[Supplied information Boundary: Start]
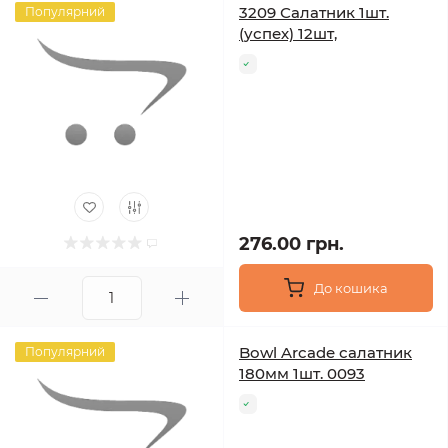
3209 Салатник 1шт.
Популярний
(успех) 12шт,
276.00 грн.
До кошика
Bowl Arcade салатник
Популярний
180мм 1шт. 0093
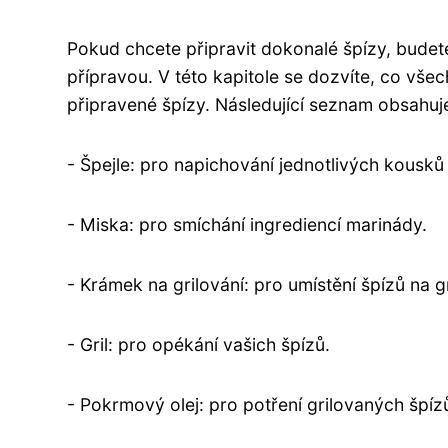
Pokud chcete připravit dokonalé špízy, budet
přípravou. V této kapitole se dozvíte, co vše
připravené špízy. Následující seznam obsahuje
- Špejle: pro napichování jednotlivých kousků
- Miska: pro smíchání ingrediencí marinády.
- Krámek na grilování: pro umístění špízů na gr
- Gril: pro opékání vašich špízů.
- Pokrmový olej: pro potření grilovaných špíz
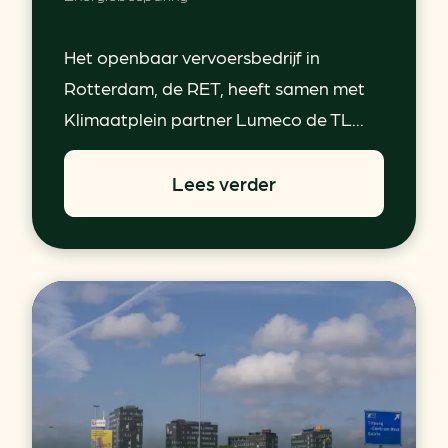
Het openbaar vervoersbedrijf in
Rotterdam, de RET, heeft samen met
Klimaatplein partner Lumeco de TL...
Lees verder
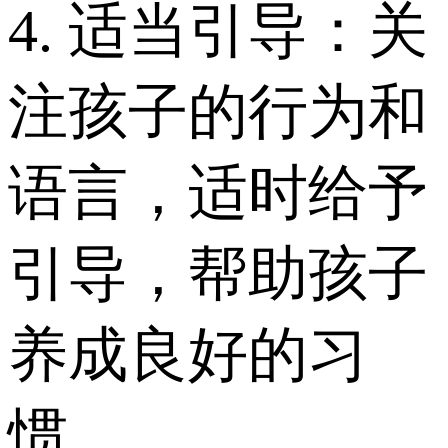
4. 适当引导：关
注孩子的行为和
语言，适时给予
引导，帮助孩子
养成良好的习
惯。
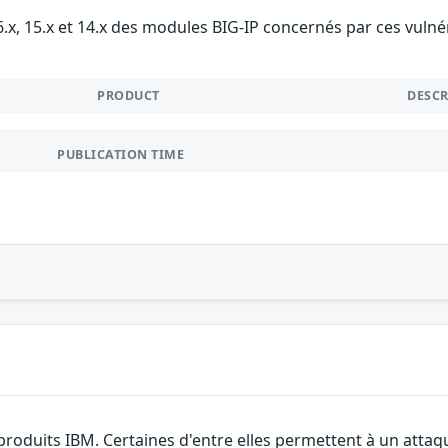
16.x, 15.x et 14.x des modules BIG-IP concernés par ces vul
PRODUCT
DESC
PUBLICATION TIME
 produits IBM. Certaines d'entre elles permettent à un atta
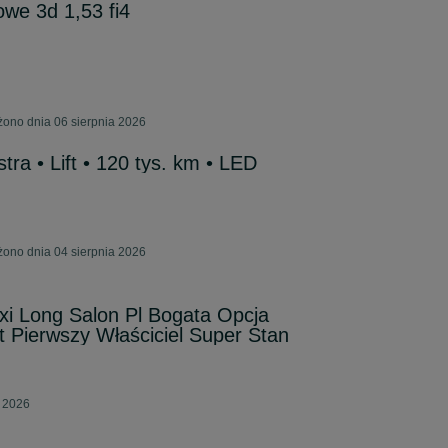
we 3d 1,53 fi4
ono dnia 06 sierpnia 2026
tra • Lift • 120 tys. km • LED
ono dnia 04 sierpnia 2026
xi Long Salon Pl Bogata Opcja
t Pierwszy Właściciel Super Stan
a 2026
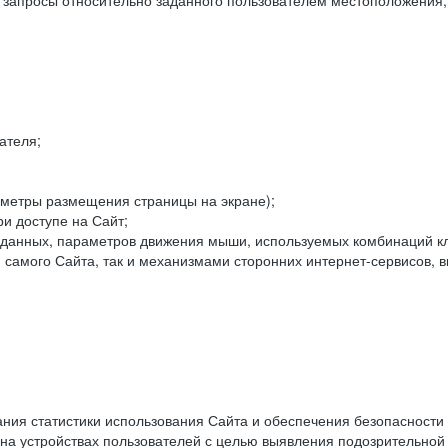
е запросы относительно заданного пользователем местоположения;
ателя;
аметры размещения страницы на экране);
и доступе на Сайт;
данных, параметров движения мыши, используемых комбинаций кл
самого Сайта, так и механизмами сторонних интернет-сервисов, в
ния статистики использования Сайта и обеспечения безопасности
 на устройствах пользователей с целью выявления подозрительной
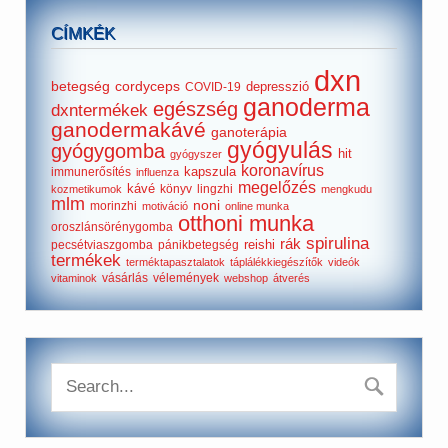
CÍMKÉK
dxn
betegség
cordyceps
depresszió
COVID-19
ganoderma
egészség
dxntermékek
ganodermakávé
ganoterápia
gyógyulás
gyógygomba
hit
gyógyszer
koronavírus
kapszula
immunerősítés
influenza
megelőzés
kávé
könyv
lingzhi
kozmetikumok
mengkudu
mlm
noni
morinzhi
motiváció
online munka
otthoni munka
oroszlánsörénygomba
spirulina
rák
reishi
pecsétviaszgomba
pánikbetegség
termékek
terméktapasztalatok
táplálékkiegészítők
videók
vásárlás
vélemények
vitaminok
webshop
átverés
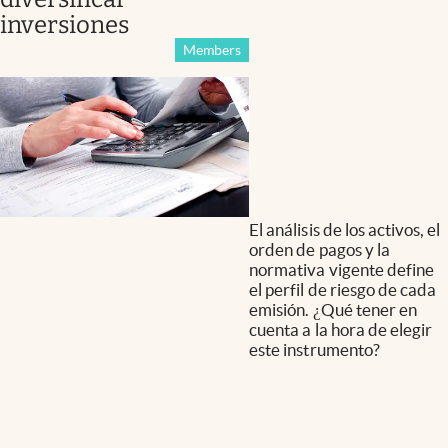
inversiones
Members
El análisis de los activos, el
orden de pagos y la
normativa vigente define
el perfil de riesgo de cada
emisión. ¿Qué tener en
cuenta a la hora de elegir
este instrumento?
[Supplied information Boundary: End]
● **Exercise objective**:
Determine which lines above include the word "špízy", and report those lines in full.

● **Task response**:
Pokud chcete připravit dokonalé špízy, budet
připravené špízy. Následující seznam obsahuje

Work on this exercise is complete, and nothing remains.